C aroline Parent wants to become Caroline Lamirande in recognition of the fact she recently wed Karl Lamirande. She could do this easily in every province except Quebec. Under a 1981 civil law reform, in Quebec women are prohibited from changing their maiden names. At that time the change was seen as a progressive step, yet another shaking off of Roman Catholic traditionalism, where the wife was subsumed into her husband’s legal identity.

Now the situation seems to have changed. A survey shows that four out of five Quebec brides to be want to switch to their husband’s name. Creating a family unit was the most common reason given.

It was not always thus. Remember Canada’s youngest Prime Minister, Joe Clark, sometimes called « the chinless wonder. » His wife, Maureen McTeer, stubbornly refused to change her maiden name to his.

Should Jean Charest change the Quebec law that forbids a Quebec woman from adopting her husband’s name? Should the woman have freedom of choice in this matter? Or is changing your maiden name to a man’s name just caving into male patriarchy?

Or should the law remain as is because marriage is not meant to be a vehicle for a woman’s family (name), history and identity to be subsumed by a man’s?

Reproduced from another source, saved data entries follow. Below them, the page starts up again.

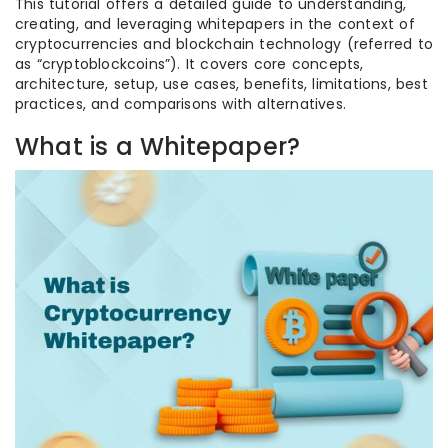
This tutorial offers a detailed guide to understanding,
creating, and leveraging whitepapers in the context of
cryptocurrencies and blockchain technology (referred to
as “cryptoblockcoins”). It covers core concepts,
architecture, setup, use cases, benefits, limitations, best
practices, and comparisons with alternatives.
What is a Whitepaper?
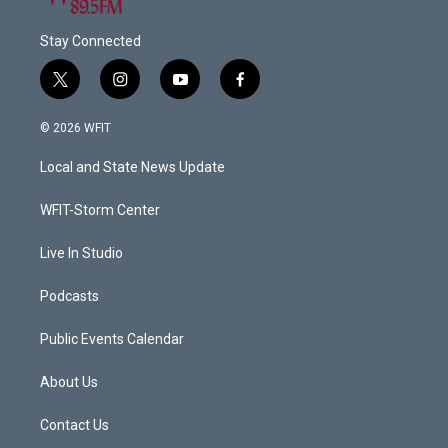
Stay Connected
t
i
y
f
w
n
o
a
i
s
u
c
© 2026 WFIT
t
t
t
e
t
a
u
b
Local and State News Update
e
g
b
o
r
r
e
o
a
k
WFIT-Storm Center
m
Live In Studio
Podcasts
Public Events Calendar
About Us
Contact Us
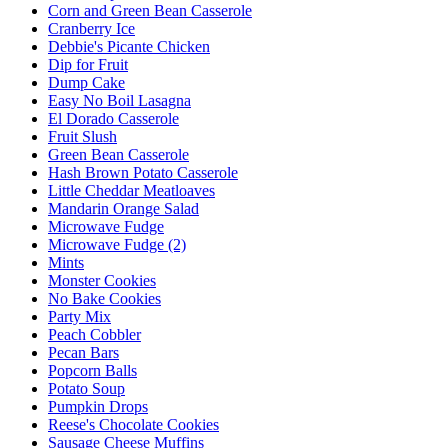
Corn and Green Bean Casserole
Cranberry Ice
Debbie's Picante Chicken
Dip for Fruit
Dump Cake
Easy No Boil Lasagna
El Dorado Casserole
Fruit Slush
Green Bean Casserole
Hash Brown Potato Casserole
Little Cheddar Meatloaves
Mandarin Orange Salad
Microwave Fudge
Microwave Fudge (2)
Mints
Monster Cookies
No Bake Cookies
Party Mix
Peach Cobbler
Pecan Bars
Popcorn Balls
Potato Soup
Pumpkin Drops
Reese's Chocolate Cookies
Sausage Cheese Muffins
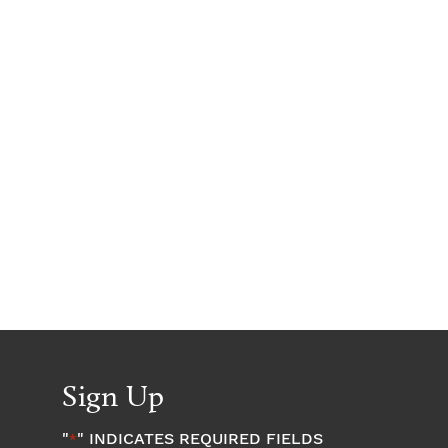
Sign Up
"
" INDICATES REQUIRED FIELDS
*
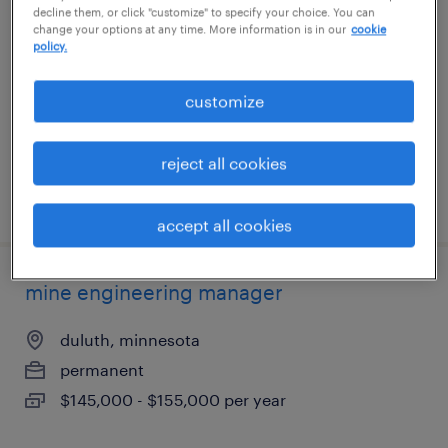
decline them, or click "customize" to specify your choice. You can
change your options at any time. More information is in our
cookie
indianapolis, indiana
policy.
permanent
customize
$95,000 - $110,000 per year
reject all cookies
posted july 8, 2026
accept all cookies
mine engineering manager
duluth, minnesota
permanent
$145,000 - $155,000 per year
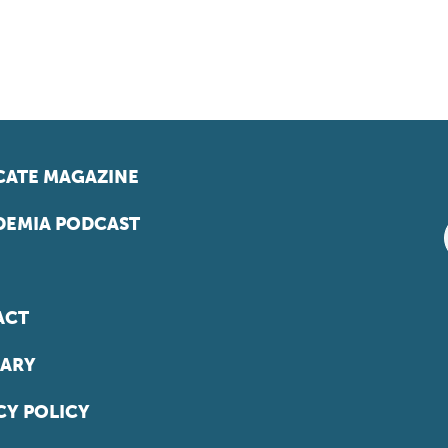
ATE MAGAZINE
EMIA PODCAST
ACT
ARY
CY POLICY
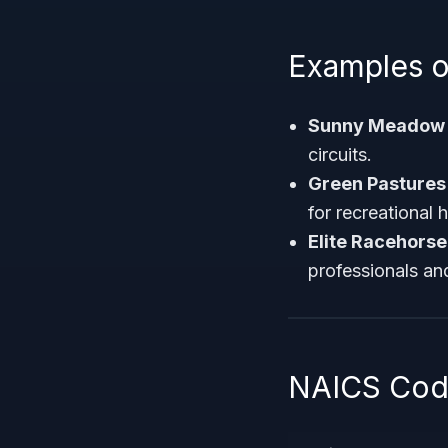
Examples o
Sunny Meadow 
circuits.
Green Pastures
for recreational 
Elite Racehorse
professionals an
NAICS Code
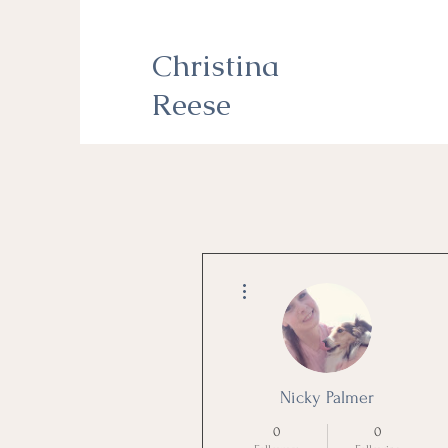
Christina
Reese
More actions
Nicky Palmer
0
0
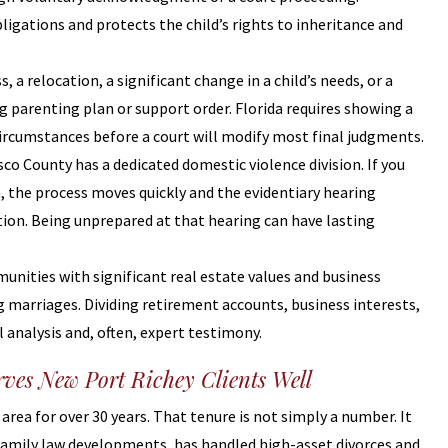
ligations and protects the child’s rights to inheritance and
ss, a relocation, a significant change in a child’s needs, or a
g parenting plan or support order. Florida requires showing a
circumstances before a court will modify most final judgments.
asco County has a dedicated domestic violence division. If you
, the process moves quickly and the evidentiary hearing
tition. Being unprepared at that hearing can have lasting
unities with significant real estate values and business
 marriages. Dividing retirement accounts, business interests,
 analysis and, often, expert testimony.
rves New Port Richey Clients Well
area for over 30 years. That tenure is not simply a number. It
family law developments, has handled high-asset divorces and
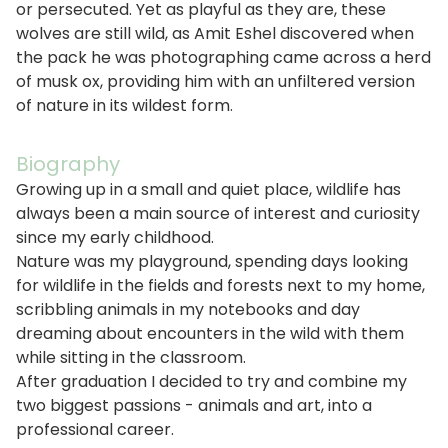
or persecuted. Yet as playful as they are, these
wolves are still wild, as Amit Eshel discovered when
the pack he was photographing came across a herd
of musk ox, providing him with an unfiltered version
of nature in its wildest form.
Biography
Growing up in a small and quiet place, wildlife has
always been a main source of interest and curiosity
since my early childhood.
Nature was my playground, spending days looking
for wildlife in the fields and forests next to my home,
scribbling animals in my notebooks and day
dreaming about encounters in the wild with them
while sitting in the classroom.
After graduation I decided to try and combine my
two biggest passions - animals and art, into a
professional career.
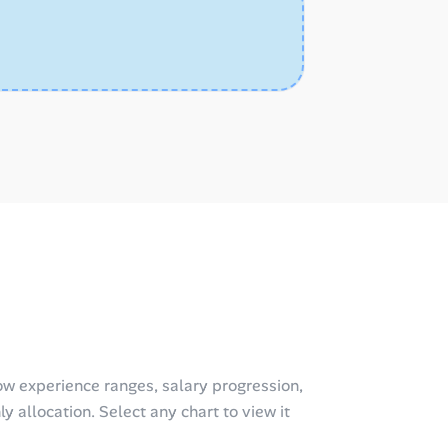
w experience ranges, salary progression,
y allocation. Select any chart to view it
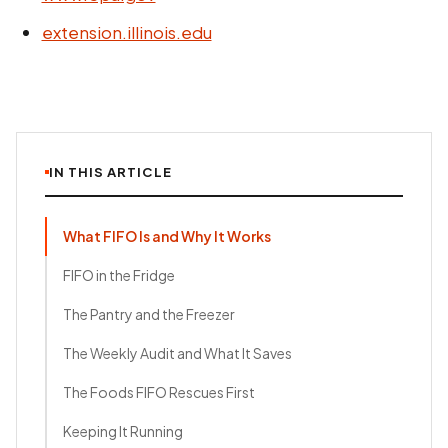
extension.illinois.edu
IN THIS ARTICLE
What FIFO Is and Why It Works
FIFO in the Fridge
The Pantry and the Freezer
The Weekly Audit and What It Saves
The Foods FIFO Rescues First
Keeping It Running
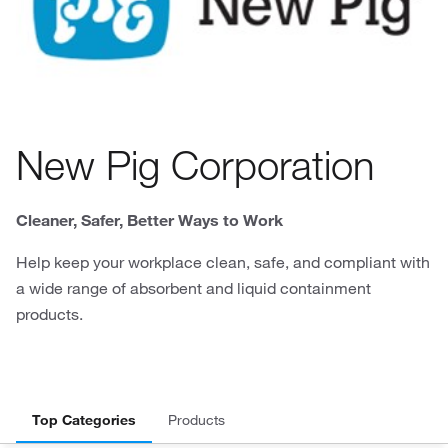
New Pig Corporation
Cleaner, Safer, Better Ways to Work
Help keep your workplace clean, safe, and compliant with
a wide range of absorbent and liquid containment
products.
Top Categories
Products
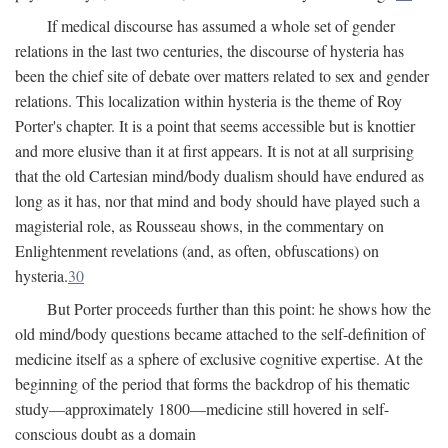
If medical discourse has assumed a whole set of gender
relations in the last two centuries, the discourse of hysteria has
been the chief site of debate over matters related to sex and gender
relations. This localization within hysteria is the theme of Roy
Porter's chapter. It is a point that seems accessible but is knottier
and more elusive than it at first appears. It is not at all surprising
that the old Cartesian mind/body dualism should have endured as
long as it has, nor that mind and body should have played such a
magisterial role, as Rousseau shows, in the commentary on
Enlightenment revelations (and, as often, obfuscations) on
hysteria.
30
But Porter proceeds further than this point: he shows how the
old mind/body questions became attached to the self-definition of
medicine itself as a sphere of exclusive cognitive expertise. At the
beginning of the period that forms the backdrop of his thematic
study—approximately 1800—medicine still hovered in self-
conscious doubt as a domain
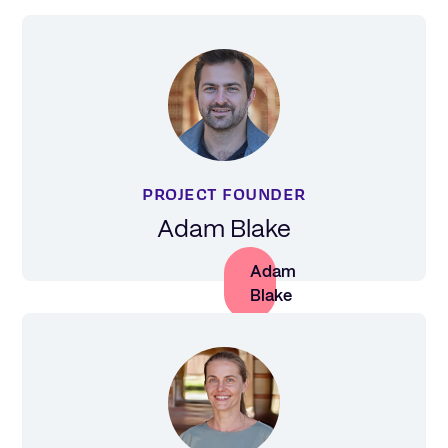
PROJECT FOUNDER
Adam Blake
Adam
Blake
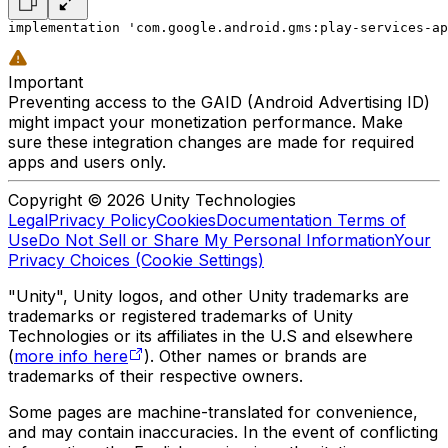
implementation 'com.google.android.gms:play-services-ap
Important
Preventing access to the GAID (Android Advertising ID)
might impact your monetization performance. Make
sure these integration changes are made for required
apps and users only.
Copyright © 2026 Unity Technologies
Legal
Privacy Policy
Cookies
Documentation Terms of
Use
Do Not Sell or Share My Personal Information
Your
Privacy Choices (Cookie Settings)
"Unity", Unity logos, and other Unity trademarks are
trademarks or registered trademarks of Unity
Technologies or its affiliates in the U.S and elsewhere
(
more info here
). Other names or brands are
trademarks of their respective owners.
Some pages are machine-translated for convenience,
and may contain inaccuracies. In the event of conflicting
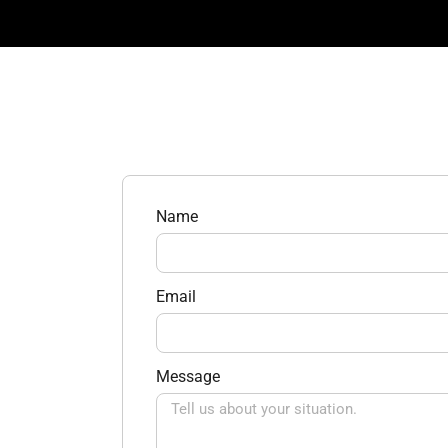
Name
Email
Message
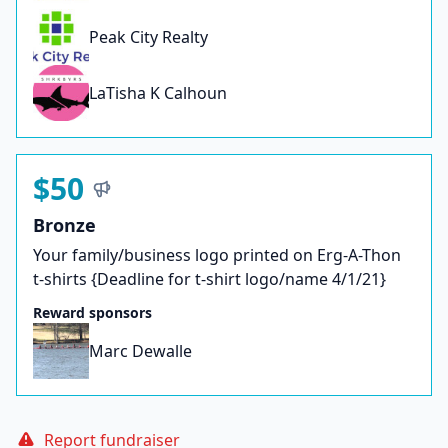
Peak City Realty
LaTisha K Calhoun
$50
Bronze
Your family/business logo printed on Erg-A-Thon
t-shirts {Deadline for t-shirt logo/name 4/1/21}
Reward sponsors
Marc Dewalle
Report fundraiser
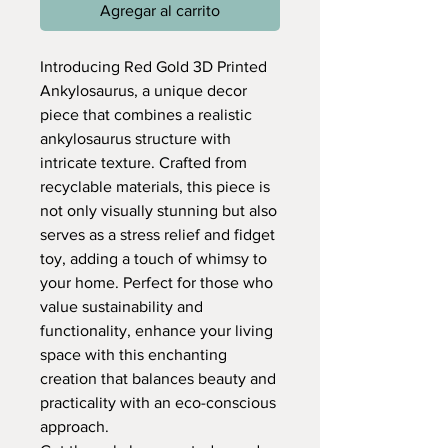
Agregar al carrito
Introducing Red Gold 3D Printed
Ankylosaurus, a unique decor
piece that combines a realistic
ankylosaurus structure with
intricate texture. Crafted from
recyclable materials, this piece is
not only visually stunning but also
serves as a stress relief and fidget
toy, adding a touch of whimsy to
your home. Perfect for those who
value sustainability and
functionality, enhance your living
space with this enchanting
creation that balances beauty and
practicality with an eco-conscious
approach.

Or is this whole stance sexist? Why don’t men take their wife’s name?



  1. 1
    jim Says:

    To my knowledge a married woman’s legal name has always been her maiden name. A woman who wishes to use her husbands name is a social perogative. When my mother went to a hospital may years ago the name on her bed was her maiden name even though she had used my fathers name for over 50 years. Jim

  2. 2
    Joanne Nicholls Says:

    A woman should be allowed to use whatever name that she wants to use as long as it is her legal name. Once upon a time I thought that if I married, I would take my husband’s name. As time has passed and I have become established–personally and professionally, my opinion has changed. I would find it difficult to give up my name now. I have also noticed this among my friends who have married later.

    If a name change is best for the individual/couple/family then that is what should happen. If not changing a name is what is wanted, then that should be decided by the people involved. Heck, a couple could take on the woman’s name, take a new name completely or make up their own–as long as it is done through the proper legal channels.

    The government should not be telling women what their surnames can or cannot be.